XML attributes are not recognized in Xpath (double quotation marks)

Maike · April 22, 2021, 5:14pm

Dear Community,

My aim is to retrieve search results from the guardian API, with the following workflow being an example (retrieving RSS feeds from NYT):

Extraction and Tag Cloud Visualization of Named Entities from New York Times News Feeds – KNIME Hub

I am using this Guardian API request generator:

Guardian API scraper - KNIME Analytics Platform - KNIME Community Forum

Then, I use the ‘Webpage retriever node’ to translate the results into XML format. And would like to use the Xpath node, just as in the example of the NYT, to create seperate rows for each search result.

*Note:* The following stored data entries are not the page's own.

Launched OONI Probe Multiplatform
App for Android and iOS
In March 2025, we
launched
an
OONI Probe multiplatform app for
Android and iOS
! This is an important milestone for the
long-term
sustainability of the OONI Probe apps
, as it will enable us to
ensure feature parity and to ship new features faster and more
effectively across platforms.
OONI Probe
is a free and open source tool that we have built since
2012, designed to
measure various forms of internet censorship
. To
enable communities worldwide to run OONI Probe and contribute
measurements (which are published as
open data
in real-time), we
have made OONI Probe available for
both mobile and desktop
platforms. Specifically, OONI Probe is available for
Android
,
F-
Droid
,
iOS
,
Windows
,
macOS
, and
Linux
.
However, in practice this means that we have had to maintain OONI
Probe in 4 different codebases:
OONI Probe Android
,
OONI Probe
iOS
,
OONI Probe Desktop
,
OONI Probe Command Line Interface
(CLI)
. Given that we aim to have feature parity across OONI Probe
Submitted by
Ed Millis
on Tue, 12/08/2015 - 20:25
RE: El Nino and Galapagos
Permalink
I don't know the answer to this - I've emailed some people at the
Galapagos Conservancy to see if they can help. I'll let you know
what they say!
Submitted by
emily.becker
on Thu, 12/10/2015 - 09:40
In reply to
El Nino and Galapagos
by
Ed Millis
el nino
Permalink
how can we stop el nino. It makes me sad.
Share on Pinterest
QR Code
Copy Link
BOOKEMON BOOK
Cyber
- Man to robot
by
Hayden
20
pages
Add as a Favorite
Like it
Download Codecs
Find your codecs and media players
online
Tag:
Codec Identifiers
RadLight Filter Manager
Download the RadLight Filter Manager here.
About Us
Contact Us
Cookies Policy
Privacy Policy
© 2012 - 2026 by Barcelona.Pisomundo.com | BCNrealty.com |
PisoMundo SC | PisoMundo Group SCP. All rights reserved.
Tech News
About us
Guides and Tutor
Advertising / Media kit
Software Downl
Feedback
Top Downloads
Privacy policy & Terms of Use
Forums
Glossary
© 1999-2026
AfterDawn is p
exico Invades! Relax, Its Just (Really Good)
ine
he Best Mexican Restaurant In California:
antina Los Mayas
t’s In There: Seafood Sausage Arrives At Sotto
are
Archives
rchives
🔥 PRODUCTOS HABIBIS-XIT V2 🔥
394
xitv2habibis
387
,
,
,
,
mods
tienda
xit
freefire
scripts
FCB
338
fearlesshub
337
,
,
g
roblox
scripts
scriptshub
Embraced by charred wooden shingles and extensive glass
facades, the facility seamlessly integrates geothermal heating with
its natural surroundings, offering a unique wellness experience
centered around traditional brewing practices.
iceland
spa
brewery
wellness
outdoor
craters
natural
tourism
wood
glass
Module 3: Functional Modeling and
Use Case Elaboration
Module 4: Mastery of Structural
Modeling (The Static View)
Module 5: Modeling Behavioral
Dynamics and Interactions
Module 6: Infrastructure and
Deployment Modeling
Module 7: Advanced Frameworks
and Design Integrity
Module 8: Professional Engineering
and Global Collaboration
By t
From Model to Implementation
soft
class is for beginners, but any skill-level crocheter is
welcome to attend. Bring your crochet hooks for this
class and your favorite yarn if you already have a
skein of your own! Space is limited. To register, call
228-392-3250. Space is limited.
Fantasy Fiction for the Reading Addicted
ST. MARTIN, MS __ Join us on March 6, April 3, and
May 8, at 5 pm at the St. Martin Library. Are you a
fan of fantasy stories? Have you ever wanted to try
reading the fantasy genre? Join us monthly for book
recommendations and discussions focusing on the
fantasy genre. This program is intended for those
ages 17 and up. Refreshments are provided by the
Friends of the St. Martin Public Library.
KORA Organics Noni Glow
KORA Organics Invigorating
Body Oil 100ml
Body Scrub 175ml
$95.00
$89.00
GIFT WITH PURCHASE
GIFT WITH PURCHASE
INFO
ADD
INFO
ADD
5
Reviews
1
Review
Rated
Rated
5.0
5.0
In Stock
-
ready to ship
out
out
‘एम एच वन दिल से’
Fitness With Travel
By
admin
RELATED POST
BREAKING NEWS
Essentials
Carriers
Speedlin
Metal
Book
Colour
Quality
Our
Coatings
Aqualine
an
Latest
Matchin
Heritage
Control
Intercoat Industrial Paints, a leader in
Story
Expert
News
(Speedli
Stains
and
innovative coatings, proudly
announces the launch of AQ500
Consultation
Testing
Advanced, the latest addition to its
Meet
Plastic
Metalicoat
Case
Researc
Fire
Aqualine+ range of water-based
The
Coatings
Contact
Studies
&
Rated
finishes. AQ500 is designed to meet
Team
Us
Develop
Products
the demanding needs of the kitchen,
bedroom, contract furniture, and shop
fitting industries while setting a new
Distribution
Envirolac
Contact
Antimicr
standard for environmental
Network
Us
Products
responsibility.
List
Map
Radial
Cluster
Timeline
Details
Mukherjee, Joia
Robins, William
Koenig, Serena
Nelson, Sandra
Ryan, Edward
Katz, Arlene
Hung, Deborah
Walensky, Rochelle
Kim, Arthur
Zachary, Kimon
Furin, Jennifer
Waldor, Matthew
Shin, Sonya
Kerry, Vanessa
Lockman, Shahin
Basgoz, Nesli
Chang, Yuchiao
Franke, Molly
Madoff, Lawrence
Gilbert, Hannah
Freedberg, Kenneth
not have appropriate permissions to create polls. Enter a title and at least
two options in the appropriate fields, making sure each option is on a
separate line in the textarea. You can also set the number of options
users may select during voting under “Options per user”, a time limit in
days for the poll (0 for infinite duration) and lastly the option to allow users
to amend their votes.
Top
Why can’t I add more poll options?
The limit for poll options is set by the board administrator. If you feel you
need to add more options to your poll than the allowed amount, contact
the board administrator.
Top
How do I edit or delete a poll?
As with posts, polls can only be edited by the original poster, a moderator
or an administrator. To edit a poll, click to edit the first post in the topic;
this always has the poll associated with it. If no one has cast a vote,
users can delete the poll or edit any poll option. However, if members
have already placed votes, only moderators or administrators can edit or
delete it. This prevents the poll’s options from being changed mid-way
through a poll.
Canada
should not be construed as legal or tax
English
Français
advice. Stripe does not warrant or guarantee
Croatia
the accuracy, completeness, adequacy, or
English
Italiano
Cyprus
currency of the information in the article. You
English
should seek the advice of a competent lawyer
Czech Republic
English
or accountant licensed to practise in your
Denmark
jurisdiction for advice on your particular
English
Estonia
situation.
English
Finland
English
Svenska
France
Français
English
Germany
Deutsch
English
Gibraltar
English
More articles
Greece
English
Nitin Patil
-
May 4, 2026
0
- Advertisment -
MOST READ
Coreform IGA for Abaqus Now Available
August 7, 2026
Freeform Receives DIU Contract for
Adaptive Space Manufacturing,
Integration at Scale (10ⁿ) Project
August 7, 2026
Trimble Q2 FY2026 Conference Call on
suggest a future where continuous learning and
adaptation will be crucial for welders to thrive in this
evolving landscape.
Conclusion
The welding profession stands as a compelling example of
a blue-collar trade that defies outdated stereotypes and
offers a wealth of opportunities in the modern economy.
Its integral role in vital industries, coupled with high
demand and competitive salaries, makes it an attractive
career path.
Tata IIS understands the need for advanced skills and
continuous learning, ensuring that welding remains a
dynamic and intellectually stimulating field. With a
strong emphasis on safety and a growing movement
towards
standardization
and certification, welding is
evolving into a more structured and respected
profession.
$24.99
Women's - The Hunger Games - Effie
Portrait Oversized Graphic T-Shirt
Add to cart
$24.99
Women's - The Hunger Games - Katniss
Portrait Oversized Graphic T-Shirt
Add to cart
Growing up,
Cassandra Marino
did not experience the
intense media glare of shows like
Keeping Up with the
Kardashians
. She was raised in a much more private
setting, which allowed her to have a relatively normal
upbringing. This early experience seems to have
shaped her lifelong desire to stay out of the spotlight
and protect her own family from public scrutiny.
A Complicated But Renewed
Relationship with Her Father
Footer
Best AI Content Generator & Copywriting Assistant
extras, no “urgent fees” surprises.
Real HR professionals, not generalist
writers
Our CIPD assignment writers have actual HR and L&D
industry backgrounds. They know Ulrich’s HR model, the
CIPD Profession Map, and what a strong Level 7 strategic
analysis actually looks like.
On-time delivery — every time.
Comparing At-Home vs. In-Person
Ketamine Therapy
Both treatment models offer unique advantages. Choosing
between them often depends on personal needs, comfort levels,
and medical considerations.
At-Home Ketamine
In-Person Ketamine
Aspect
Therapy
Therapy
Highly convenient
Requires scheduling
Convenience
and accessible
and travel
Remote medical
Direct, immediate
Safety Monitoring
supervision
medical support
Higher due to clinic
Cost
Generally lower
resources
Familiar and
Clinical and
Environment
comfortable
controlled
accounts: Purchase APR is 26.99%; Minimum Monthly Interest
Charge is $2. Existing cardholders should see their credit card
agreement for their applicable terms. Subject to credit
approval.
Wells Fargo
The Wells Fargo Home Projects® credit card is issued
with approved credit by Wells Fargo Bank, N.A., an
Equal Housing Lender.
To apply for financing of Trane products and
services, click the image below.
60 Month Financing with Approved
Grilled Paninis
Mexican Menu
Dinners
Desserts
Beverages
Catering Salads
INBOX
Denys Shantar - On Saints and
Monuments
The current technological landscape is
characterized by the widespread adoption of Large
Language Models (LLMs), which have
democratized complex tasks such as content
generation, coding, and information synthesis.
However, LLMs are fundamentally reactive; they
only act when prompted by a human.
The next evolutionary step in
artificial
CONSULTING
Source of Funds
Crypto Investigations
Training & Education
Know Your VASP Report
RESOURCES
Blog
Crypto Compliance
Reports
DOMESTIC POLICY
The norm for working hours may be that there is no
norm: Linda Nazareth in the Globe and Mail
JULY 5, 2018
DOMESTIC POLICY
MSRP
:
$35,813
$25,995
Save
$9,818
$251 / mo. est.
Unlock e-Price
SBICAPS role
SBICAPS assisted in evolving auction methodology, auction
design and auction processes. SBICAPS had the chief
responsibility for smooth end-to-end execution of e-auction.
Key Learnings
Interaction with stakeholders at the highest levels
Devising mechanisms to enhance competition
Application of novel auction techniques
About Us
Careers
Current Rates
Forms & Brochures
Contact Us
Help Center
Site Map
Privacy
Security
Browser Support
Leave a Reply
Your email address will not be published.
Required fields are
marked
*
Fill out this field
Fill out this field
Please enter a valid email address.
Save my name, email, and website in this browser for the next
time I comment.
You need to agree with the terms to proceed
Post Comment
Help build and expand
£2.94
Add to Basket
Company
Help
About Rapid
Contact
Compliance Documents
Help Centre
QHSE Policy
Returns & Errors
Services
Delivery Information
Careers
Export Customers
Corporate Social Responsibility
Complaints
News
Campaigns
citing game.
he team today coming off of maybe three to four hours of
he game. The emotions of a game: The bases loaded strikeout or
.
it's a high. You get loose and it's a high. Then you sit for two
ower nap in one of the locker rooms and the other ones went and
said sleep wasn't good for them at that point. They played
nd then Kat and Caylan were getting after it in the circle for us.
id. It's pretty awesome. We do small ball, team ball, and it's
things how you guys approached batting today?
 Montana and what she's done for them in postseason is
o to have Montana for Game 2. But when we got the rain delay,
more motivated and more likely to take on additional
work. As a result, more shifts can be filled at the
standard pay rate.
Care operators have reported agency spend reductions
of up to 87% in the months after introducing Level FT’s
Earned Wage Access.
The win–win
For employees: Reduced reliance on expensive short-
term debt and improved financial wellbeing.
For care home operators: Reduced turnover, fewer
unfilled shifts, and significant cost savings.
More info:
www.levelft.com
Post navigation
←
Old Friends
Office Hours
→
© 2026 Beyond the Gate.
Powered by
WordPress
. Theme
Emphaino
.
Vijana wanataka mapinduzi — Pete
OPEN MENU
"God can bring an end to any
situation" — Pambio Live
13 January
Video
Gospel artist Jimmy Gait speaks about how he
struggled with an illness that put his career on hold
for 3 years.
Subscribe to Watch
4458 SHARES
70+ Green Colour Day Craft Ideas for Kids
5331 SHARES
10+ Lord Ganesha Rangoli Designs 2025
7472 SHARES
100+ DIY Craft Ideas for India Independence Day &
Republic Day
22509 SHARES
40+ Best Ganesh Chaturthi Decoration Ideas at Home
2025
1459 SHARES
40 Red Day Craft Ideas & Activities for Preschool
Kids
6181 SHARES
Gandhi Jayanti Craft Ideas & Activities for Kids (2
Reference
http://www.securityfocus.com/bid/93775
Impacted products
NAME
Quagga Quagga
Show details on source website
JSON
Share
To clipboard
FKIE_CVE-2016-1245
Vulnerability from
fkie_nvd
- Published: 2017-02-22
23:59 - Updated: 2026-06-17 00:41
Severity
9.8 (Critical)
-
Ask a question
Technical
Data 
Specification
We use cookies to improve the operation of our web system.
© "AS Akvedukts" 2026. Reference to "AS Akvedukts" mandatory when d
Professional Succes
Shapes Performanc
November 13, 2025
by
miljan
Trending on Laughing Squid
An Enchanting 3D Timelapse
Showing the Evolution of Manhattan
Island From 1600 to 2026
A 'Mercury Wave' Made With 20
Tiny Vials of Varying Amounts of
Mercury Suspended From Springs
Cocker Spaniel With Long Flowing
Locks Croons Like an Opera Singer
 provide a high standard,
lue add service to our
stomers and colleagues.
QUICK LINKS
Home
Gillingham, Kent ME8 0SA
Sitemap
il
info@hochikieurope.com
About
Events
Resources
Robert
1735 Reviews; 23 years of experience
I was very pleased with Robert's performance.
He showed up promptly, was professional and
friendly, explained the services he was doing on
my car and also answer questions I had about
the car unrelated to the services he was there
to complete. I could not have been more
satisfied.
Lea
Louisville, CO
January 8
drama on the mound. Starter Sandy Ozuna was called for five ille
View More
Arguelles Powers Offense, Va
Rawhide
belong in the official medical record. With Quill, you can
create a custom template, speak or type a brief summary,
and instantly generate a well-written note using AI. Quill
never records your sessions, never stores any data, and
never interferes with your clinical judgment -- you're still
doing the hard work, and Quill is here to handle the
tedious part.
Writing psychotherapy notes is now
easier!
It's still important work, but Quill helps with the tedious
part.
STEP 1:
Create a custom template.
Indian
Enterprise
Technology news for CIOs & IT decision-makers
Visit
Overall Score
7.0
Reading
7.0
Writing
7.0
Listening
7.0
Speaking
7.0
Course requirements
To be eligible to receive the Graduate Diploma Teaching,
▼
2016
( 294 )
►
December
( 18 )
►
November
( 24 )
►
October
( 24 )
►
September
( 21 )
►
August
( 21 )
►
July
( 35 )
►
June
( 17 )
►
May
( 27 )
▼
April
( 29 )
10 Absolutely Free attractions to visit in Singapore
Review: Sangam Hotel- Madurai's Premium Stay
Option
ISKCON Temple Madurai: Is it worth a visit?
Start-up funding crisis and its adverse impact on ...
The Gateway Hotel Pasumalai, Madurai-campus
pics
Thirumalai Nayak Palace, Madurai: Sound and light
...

However, now my problem is that the Xpath does not recognize the attributes since the generated XML looks like this:

{

“response” : {

"status" : "ok",

"userTier" : "developer",

"total" : 117,

"startIndex" : 1,

"pageSize" : 10,

"currentPage" : 1,

"pages" : 12,

"orderBy" : "newest",

"results" : [ {

  "id" : "books/1920/dec/29/fromthearchives.poetry",

  "type" : "article",

  "sectionId" : "books",

  "sectionName" : "Books",

  "webPublicationDate" : "1920-12-29T23:46:12Z",

  "webTitle" : "Archive review: Poems by Wilfred Owen",

  "webUrl" : "https://www.theguardian.com/books/1920/dec/29/fromthearchives.poetry",

  "apiUrl" : "https://content.guardianapis.com/books/1920/dec/29/fromthearchives.poetry",

  "isHosted" : false,

  "pillarId" : "pillar/arts",

  "pillarName" : "Arts"

}, {

  "id" : "news/1920/dec/29/leadersandreply.mainsection",

  "type" : "article",

  "sectionId" : "theguardian",

  "sectionName" : "From the Guardian",

  "webPublicationDate" : "1920-12-29T00:04:38Z",

  "webTitle" : "From the archive: A revelation of the pity of war",

  "webUrl" : "https://www.theguardian.com/news/1920/dec/29/leadersandreply.mainsection",

  "apiUrl" : "https://content.guardianapis.com/news/1920/dec/29/leadersandreply.mainsection",

  "isHosted" : false,

  "pillarId" : "pillar/news",

  "pillarName" : "News"

}]

}

I believe the problem are the double quotation marks. But I just cannot figure out how to handle this (absolute newbe).

Your help is very much appreciated!

bruno29a · April 22, 2021, 6:35pm

Hi @Maike , the data you presented looks to be in JSON format.

I am not sure what you are trying to retrieve, but you can also have Knime extract these values into columns with JSON to Table node.

Your JSON string as input:

And converted to columns by Knime:

Here’s the sample workflow: json to table example.knwf (6.7 KB)

You can then filter out the columns that you do not need.

You can definitely use XPath too to extract only what you need, but the data you presented does not include the xml header, so it’s only recognized as a JSON string.

If you provide the full response, we can use XPath.

Maike · April 22, 2021, 7:57pm

Hi Bruno,

Thank you for your help! It looks at such a good idea, however it just don’t work in my workflow. I will attach the workflow, maybe that will help
My aim is to make a seperated row for every searchresult.

Many thanks!

WEB_API.knwf (38.8 KB)

bruno29a · April 22, 2021, 9:01pm

Hi @Maike , first of all, you should not be sharing your api keys

So, the data being returned is not really XML, and the fact that you use webpage retriever, it’s returning you the webpage html code altogether, meaning the etc tags, which you don’t need.

Instead, I used the HTTP GET node, which will return only the content of the page.

After that, I basically do some filtering and was able to get to the point of the response node.

I am assuming that what you want as rows, is basically the result array (id, type, etc), correct?

Here’s how the workflow looks like:

I’ve re-used your original workflow and whatever is in the green box is what I added.

And here’s the result of the last node:

I think that’s what you want, correct?

Here’s the workflow (note, I have removed the api key from it, you need to re-add it): JSON to table.knwf (48.8 KB)

Maike · April 23, 2021, 12:07pm

Thanks a million!

system · April 30, 2021, 12:07pm

This topic was automatically closed 7 days after the last reply. New replies are no longer allowed.